Start of Block

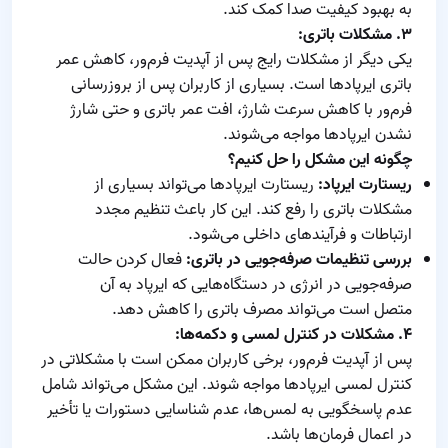
به بهبود کیفیت صدا کمک کند.
۳. مشکلات باتری:
یکی دیگر از مشکلات رایج پس از آپدیت فرم‌ور، کاهش عمر
باتری ایرپادها است. بسیاری از کاربران پس از بروزرسانی
فرم‌ور با کاهش سرعت شارژ، افت عمر باتری و حتی شارژ
نشدن ایرپادها مواجه می‌شوند.
چگونه این مشکل را حل کنیم؟
ریستارت ایرپاد:
ریستارت ایرپادها می‌تواند بسیاری از
مشکلات باتری را رفع کند. این کار باعث تنظیم مجدد
ارتباطات و فرآیندهای داخلی می‌شود.
بررسی تنظیمات صرفه‌جویی در باتری:
فعال کردن حالت
صرفه‌جویی در انرژی در دستگاه‌هایی که ایرپاد به آن
متصل است می‌تواند مصرف باتری را کاهش دهد.
۴. مشکلات در کنترل لمسی و دکمه‌ها:
پس از آپدیت فرم‌ور، برخی کاربران ممکن است با مشکلاتی در
کنترل لمسی ایرپادها مواجه شوند. این مشکل می‌تواند شامل
عدم پاسخگویی به لمس‌ها، عدم شناسایی دستورات یا تأخیر
در اعمال فرمان‌ها باشد.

End of Block

• _PROBLEM REQUIREMENTS_
Copy out the lines of the data where the string "ریستارت" occurs.

• _RESPONSE TO THE TASK_
ریستارت ایرپاد:
ریستارت ایرپادها می‌تواند بسیاری از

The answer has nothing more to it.